L’uomo contrae la patologia tramite il contatto diretto con acque dolci contenenti le larve. Infatti, il ciclo vitale dello schistosoma prevede che le uova vengano eliminate dall’ospite infetto tramite urine e feci. Le uova, successivamente, rilasceranno il miracidio, ovvero il secondo stadio vitale, che penetrerà nell’ospite intermedio, le chiocciole d’acqua dolce.  Dopo cicli di duplicazione asessuata, dalle lumache vengono rilasciate migliaia di cercarie dalla coda forcuta che nuotano liberamente. Le cercarie penetrano nella pelle umana in pochi minuti dopo l'esposizione. Quando penetrano nella pelle, perdono la coda biforcuta e si trasformano in schistosomuli, che viaggiano attraverso il flusso sanguigno fino al fegato, dove maturano in vermi adulti sessuati. Questi migrano per la loro ultima destinazione nel sistema mesenterico portale o nel plesso venoso del tratto genitourinario.

La schistosomiasi intestinale può causare dolore addominale, diarrea e presenza di sangue nelle feci. L'ingrandimento del fegato è comune nei casi avanzati ed è spesso associato all'accumulo di liquido nella cavità peritoneale e all'ipertensione dei vasi sanguigni addominali. In tali casi può anche verificarsi un ingrossamento della milza.

Il segno classico della schistosomiasi urogenitale è l'ematuria (presenza di sangue nelle urine).

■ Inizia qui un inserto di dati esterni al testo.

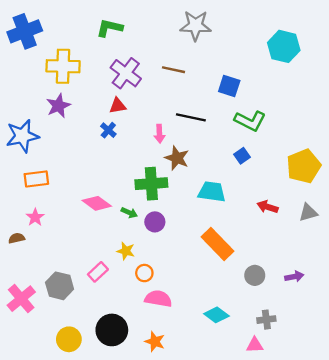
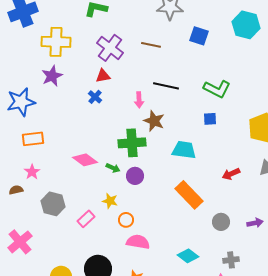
blue square: (229, 86) -> (199, 36), moved
blue square: (242, 156) -> (210, 119), turned 32
red arrow: (268, 207) -> (231, 174), moved, turned -42
gray hexagon: (60, 286) -> (53, 204), moved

Nei casi avanzati, si possono diagnosticare danni renali e fibrosi della vescica e dell'uretere. Il cancro alla vescica è un'altra possibile complicazione nelle fasi avanzate. Nelle donne, la schistosomiasi urogenitale può manifestarsi con lesioni genitali, sanguinamento vaginale, dolore durante i rapporti sessuali e noduli sulla vulva.

Nei bambini, la schistosomiasi può causare anemia, ritardo della crescita e una ridotta capacità di apprendimento, sebbene gli effetti siano di solito reversibili con il trattamento. Il numero dei decessi causati dalla schistosomiasi è difficile da valutare, ma si stima che ogni anno al mondo siano oltre 11.000.

Spesso l’infezione può essere asintomatica, soprattutto nelle prime fasi. Di conseguenza è opportuno fare un esame di controllo al rientro dal viaggio, un semplice esame del sangue (a 4-8 settimane dal ritorno) con indagini parassitologiche mirate che servirà a verificare che non vi sia la presenza dello schistosoma.

La terapia consiste nell’assunzione orale di praziquantel, per una sola giornata.

Con l'aumento dell'eco-turismo e dei viaggi verso aree remote, un numero sempre maggiore di turisti contrae la schistosomiasi.

Il metodo migliore per prevenirla è evitare di fare bagni e stare lontani da bacini di acqua dolce, come laghi, stagni e torrenti che potrebbero essere potenzialmente contaminati. Se si soffre molto il caldo, programmare tappe al mare piuttosto che nell’entroterra

La European Network for Tropical Medicine and Travel Health ha condotto uno studio di sorveglianza sentinella sulle diagnosi di schistosomiasi in Europa tra il 1997 e il 2010. Lo studio riassume i dati epidemiologici e clinici relativi a 1.465 casi di schistosomiasi. Di questi, 486 (33%) casi sono stati identificati tra i viaggiatori europei, 231 (16%) tra gli espatriati a lungo termine e 748 (51%) tra le persone immigrate non europee. Nel complesso, solo il 18,6% dei viaggiatori aveva ricevuto consigli pre-viaggio e il 57,5% dei pazienti presentava sintomi.


 

Fonti:

MSD Manuals

World Health Organization

Lingscheid T, Kurth F, Clerinx J, Marocco S, Trevino B, Schunk M, Muñoz J, Gjørup IE, Jelinek T, Develoux M, Fry G, Jänisch T, Schmid ML, Bouchaud O, Puente S, Zammarchi L, Mørch K, Björkman A, Siikamäki H, Neumayr A, Nielsen H, Hellgren U, Paul M, Calleri G, Kosina P, Myrvang B, Ramos JM, Just-Nübling G, Beltrame A, Saraiva da Cunha J, Kern P, Rochat L, Stich A, Pongratz P, Grobusch MP, Suttorp N, Witzenrath M, Hatz C, Zoller T; TropNet Schistosomiasis Investigator Group. Schistosomiasis in European Travelers and Migrants: Analysis of 14 Years TropNet Surveillance Data. Am J Trop Med Hyg. 2017 Aug;97(2):567-574. doi: 10.4269/ajtmh.17-0034. Epub 2017 Jul 19. PMID: 28722637; PMCID: PMC5544096.